[What is expected] Retype each entry. Leave every word as it is.

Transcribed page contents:
____

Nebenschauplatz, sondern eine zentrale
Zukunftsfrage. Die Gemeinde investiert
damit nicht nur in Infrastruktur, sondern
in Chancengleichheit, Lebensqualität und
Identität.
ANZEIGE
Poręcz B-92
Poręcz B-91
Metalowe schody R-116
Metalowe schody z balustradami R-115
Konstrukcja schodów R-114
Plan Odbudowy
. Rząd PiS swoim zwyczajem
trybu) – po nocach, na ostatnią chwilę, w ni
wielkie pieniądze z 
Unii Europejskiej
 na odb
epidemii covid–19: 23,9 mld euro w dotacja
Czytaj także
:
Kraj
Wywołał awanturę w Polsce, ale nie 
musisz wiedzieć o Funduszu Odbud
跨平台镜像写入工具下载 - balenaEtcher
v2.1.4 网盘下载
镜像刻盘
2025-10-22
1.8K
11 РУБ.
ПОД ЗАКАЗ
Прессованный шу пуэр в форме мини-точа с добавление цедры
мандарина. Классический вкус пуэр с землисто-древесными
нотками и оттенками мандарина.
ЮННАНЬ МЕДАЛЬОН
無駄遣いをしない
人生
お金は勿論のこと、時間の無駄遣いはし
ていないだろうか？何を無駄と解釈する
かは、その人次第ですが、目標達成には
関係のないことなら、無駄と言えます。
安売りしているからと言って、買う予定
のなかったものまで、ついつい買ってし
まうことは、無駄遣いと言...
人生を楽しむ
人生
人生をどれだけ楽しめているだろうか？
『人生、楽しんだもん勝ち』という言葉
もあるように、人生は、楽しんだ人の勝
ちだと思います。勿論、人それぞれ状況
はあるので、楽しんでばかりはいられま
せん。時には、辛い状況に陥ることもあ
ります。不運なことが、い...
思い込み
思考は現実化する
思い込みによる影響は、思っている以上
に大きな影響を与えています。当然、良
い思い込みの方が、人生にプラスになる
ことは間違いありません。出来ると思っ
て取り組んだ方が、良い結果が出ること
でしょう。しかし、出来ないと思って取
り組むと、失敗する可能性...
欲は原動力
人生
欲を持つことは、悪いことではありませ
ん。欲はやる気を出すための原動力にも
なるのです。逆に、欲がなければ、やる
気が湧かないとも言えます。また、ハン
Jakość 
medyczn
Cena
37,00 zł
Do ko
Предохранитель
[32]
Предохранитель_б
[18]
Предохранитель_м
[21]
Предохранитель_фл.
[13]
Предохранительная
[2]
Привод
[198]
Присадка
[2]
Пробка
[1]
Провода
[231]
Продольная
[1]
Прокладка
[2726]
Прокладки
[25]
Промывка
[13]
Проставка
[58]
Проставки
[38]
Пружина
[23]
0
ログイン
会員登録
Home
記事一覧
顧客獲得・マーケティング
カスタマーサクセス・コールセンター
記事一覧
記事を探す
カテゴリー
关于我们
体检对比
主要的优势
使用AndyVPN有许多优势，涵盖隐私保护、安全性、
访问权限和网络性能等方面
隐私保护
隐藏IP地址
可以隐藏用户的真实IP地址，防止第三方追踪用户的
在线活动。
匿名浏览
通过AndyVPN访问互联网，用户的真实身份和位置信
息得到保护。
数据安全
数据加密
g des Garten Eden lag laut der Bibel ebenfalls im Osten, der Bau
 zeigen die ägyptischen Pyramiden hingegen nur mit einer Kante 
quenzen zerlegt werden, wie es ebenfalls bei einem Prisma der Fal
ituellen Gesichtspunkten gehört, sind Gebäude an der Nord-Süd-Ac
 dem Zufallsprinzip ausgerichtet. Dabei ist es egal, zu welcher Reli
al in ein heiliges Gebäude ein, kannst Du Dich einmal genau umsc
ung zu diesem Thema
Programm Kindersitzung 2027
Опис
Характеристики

____

[Reply]
Nebenschauplatz, sondern eine zentrale
Zukunftsfrage. Die Gemeinde investiert
damit nicht nur in Infrastruktur, sondern
in Chancengleichheit, Lebensqualität und
Identität.
ANZEIGE
Poręcz B-92
Poręcz B-91
Metalowe schody R-116
Metalowe schody z balustradami R-115
Konstrukcja schodów R-114
Plan Odbudowy
. Rząd PiS swoim zwyczajem
trybu) – po nocach, na ostatnią chwilę, w ni
wielkie pieniądze z 
Unii Europejskiej
 na odb
epidemii covid–19: 23,9 mld euro w dotacja
Czytaj także
:
Kraj
Wywołał awanturę w Polsce, ale nie 
musisz wiedzieć o Funduszu Odbud
跨平台镜像写入工具下载 - balenaEtcher
v2.1.4 网盘下载
镜像刻盘
2025-10-22
1.8K
11 РУБ.
ПОД ЗАКАЗ
Прессованный шу пуэр в форме мини-точа с добавление цедры
мандарина. Классический вкус пуэр с землисто-древесными
нотками и оттенками мандарина.
ЮННАНЬ МЕДАЛЬОН
無駄遣いをしない
人生
お金は勿論のこと、時間の無駄遣いはし
ていないだろうか？何を無駄と解釈する
かは、その人次第ですが、目標達成には
関係のないことなら、無駄と言えます。
安売りしているからと言って、買う予定
のなかったものまで、ついつい買ってし
まうことは、無駄遣いと言...
人生を楽しむ
人生
人生をどれだけ楽しめているだろうか？
『人生、楽しんだもん勝ち』という言葉
もあるように、人生は、楽しんだ人の勝
ちだと思います。勿論、人それぞれ状況
はあるので、楽しんでばかりはいられま
せん。時には、辛い状況に陥ることもあ
ります。不運なことが、い...
思い込み
思考は現実化する
思い込みによる影響は、思っている以上
に大きな影響を与えています。当然、良
い思い込みの方が、人生にプラスになる
ことは間違いありません。出来ると思っ
て取り組んだ方が、良い結果が出ること
でしょう。しかし、出来ないと思って取
り組むと、失敗する可能性...
欲は原動力
人生
欲を持つことは、悪いことではありませ
ん。欲はやる気を出すための原動力にも
なるのです。逆に、欲がなければ、やる
気が湧かないとも言えます。また、ハン
Jakość 
medyczn
Cena
37,00 zł
Do ko
Предохранитель
[32]
Предохранитель_б
[18]
Предохранитель_м
[21]
Предохранитель_фл.
[13]
Предохранительная
[2]
Привод
[198]
Присадка
[2]
Пробка
[1]
Провода
[231]
Продольная
[1]
Прокладка
[2726]
Прокладки
[25]
Промывка
[13]
Проставка
[58]
Проставки
[38]
Пружина
[23]
0
ログイン
会員登録
Home
記事一覧
顧客獲得・マーケティング
カスタマーサクセス・コールセンター
記事一覧
記事を探す
カテゴリー
关于我们
体检对比
主要的优势
使用AndyVPN有许多优势，涵盖隐私保护、安全性、
访问权限和网络性能等方面
隐私保护
隐藏IP地址
可以隐藏用户的真实IP地址，防止第三方追踪用户的
在线活动。
匿名浏览
通过AndyVPN访问互联网，用户的真实身份和位置信
息得到保护。
数据安全
数据加密
g des Garten Eden lag laut der Bibel ebenfalls im Osten, der Bau
 zeigen die ägyptischen Pyramiden hingegen nur mit einer Kante 
quenzen zerlegt werden, wie es ebenfalls bei einem Prisma der Fal
ituellen Gesichtspunkten gehört, sind Gebäude an der Nord-Süd-Ac
 dem Zufallsprinzip ausgerichtet. Dabei ist es egal, zu welcher Reli
al in ein heiliges Gebäude ein, kannst Du Dich einmal genau umsc
ung zu diesem Thema
Programm Kindersitzung 2027
Опис
Характеристики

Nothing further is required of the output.